Ukraine: Zelensky salue le soutien de Bruxelles, violents combats près de Severodonetsk

  • La Commission européenne a recommandé vendredi d'octroyer à l'Ukraine le statut de candidat à l'UE
  • Les forces ukrainiennes restent en difficulté dans le Donbass, cette région de l'est du pays partiellement contrôlée par des séparatistes prorusses depuis 2014, et que Moscou s'est fixé pour objectif de conquérir

KIEV : Le président Volodymyr Zelensky a salué le soutien de Bruxelles au statut de candidat à l'Union européenne de l'Ukraine, une "nouvelle positive" pour le pays alors que des combats acharnés font rage près de Severodonetsk, dans le Donbass.

La Commission européenne a recommandé vendredi d'octroyer à l'Ukraine le statut de candidat à l'UE. Son avis sera discuté jeudi et vendredi prochains lors d'un sommet européen, où les 27 dirigeants de l'UE devront donner leur feu vert - à l'unanimité - pour que Kiev obtienne officiellement ce statut.

Pour M. Zelensky, qui "attend un résultat positif" à ce sommet, "c'est la première étape" sur la voie de l'adhésion à l'UE. L'Ukraine "mérite ces nouvelles positives", a-t-il estimé dans une intervention vidéo, saluant une "réussite historique de tous ceux qui travaillent pour notre Etat".

"Nous savons tous que les Ukrainiens sont prêts à mourir pour leurs aspirations européennes.
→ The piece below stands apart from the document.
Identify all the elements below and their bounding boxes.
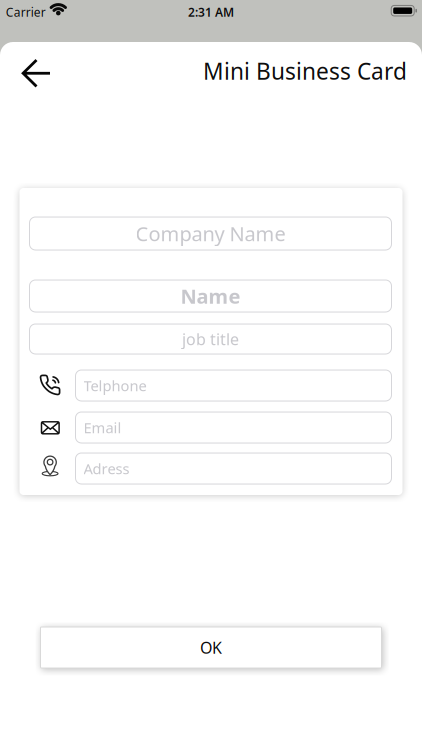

Nous voulons qu'ils vivent avec nous, pour le rêve européen", avait déclaré à Bruxelles plus tôt dans la journée la présidente de la Commission européenne, Ursula von der Leyen, vêtue de bleu et de jaune, les couleurs de l'Ukraine.

"La Commission recommande au Conseil, premièrement, de donner à l'Ukraine une perspective européenne et, deuxièmement, de lui accorder le statut de candidat", avait-elle ajouté, au lendemain de la visite à Kiev des dirigeants allemand, français et italien, les trois premières puissances européennes à avoir délivré ce message.

Examen express

S'exprimant au forum économique de Saint-Pétersbourg, le président Vladimir Poutine a affirmé vendredi que la Russie n'avait "rien contre" une adhésion de Kiev à l'UE, tout en estimant que "l'Ukraine (allait) se transformer en semi-colonie" des pays occidentaux.

Ces déclarations surviennent alors que de violents combats font rage près de Severodonetsk (est), dont les troupes russes tentent de prendre le contrôle depuis des semaines.

Les forces ukrainiennes restent en difficulté dans la région du Donbass, partiellement contrôlée par des séparatistes prorusses depuis 2014.

"Les batailles les plus féroces se déroulent près de Severodonetsk", a déclaré le gouverneur de la région orientale de Lougansk, Serguiï Gaïdaï.

"Dans les villages voisins, les combats sont très difficiles - à Toshkivska, Zolote. (Les Russes) essaient de percer mais échouent", a-t-il précisé sur Telegram, en ajoutant: "Nos défenseurs combattent les Russes dans toutes les directions".

Le gouverneur a également déclaré que Lyssytchansk - une ville séparée de Severodonetsk par une rivière - était "lourdement bombardée". Les Russes "ne peuvent pas s'en approcher et c'est pourquoi ils ne font que tirer sur la ville avec des frappes aériennes".

Les habitants de Lyssytchansk se préparaient à être évacués. "Nous abandonnons tout et nous partons. Personne ne peut survivre à une telle frappe", a déclaré Alla Bor, professeur d'histoire.

Serguiï Gaïdaï a par ailleurs fait état de "davantage de destruction" à l'usine chimique assiégée Azot à Severodonetsk, où se cachent 568 personnes, dont 38 enfants.

L'ONU a jugé vendredi "extrêmement alarmant" la situation humanitaire dans toute l'Ukraine, en particulier dans l'est du Donbass.

Le président ukrainien, dont les déplacements hors de la capitale sont rares depuis le début de l'invasion russe, a effectué samedi, pour la première fois, une visite à Mykolaïv, dans le sud du pays. Cette ville, toujours sous contrôle ukrainien, reste une cible de Moscou car elle se trouve sur la route vers Odessa, le plus grand port d'Ukraine.

L'armée russe a affirmé par ailleurs qu'un peu moins de 7.000 "mercenaires étrangers", issus de 64 pays, étaient arrivés en Ukraine depuis le début du conflit et que près de 2 000 d'entre eux auraient été tués.

Des vidéos de deux Américains partis se battre comme volontaires auprès des forces ukrainiennes et portés disparus depuis plusieurs jours ont été diffusées vendredi par une chaîne de télévision publique russe.

Un porte-parole du Département d'Etat a confirmé samedi avoir vu les photos et vidéos des deux citoyens américains "qui auraient été capturés par les forces militaires russes en Ukraine". "Nous suivons de près la situation", a-t-il déclaré à l'AFP.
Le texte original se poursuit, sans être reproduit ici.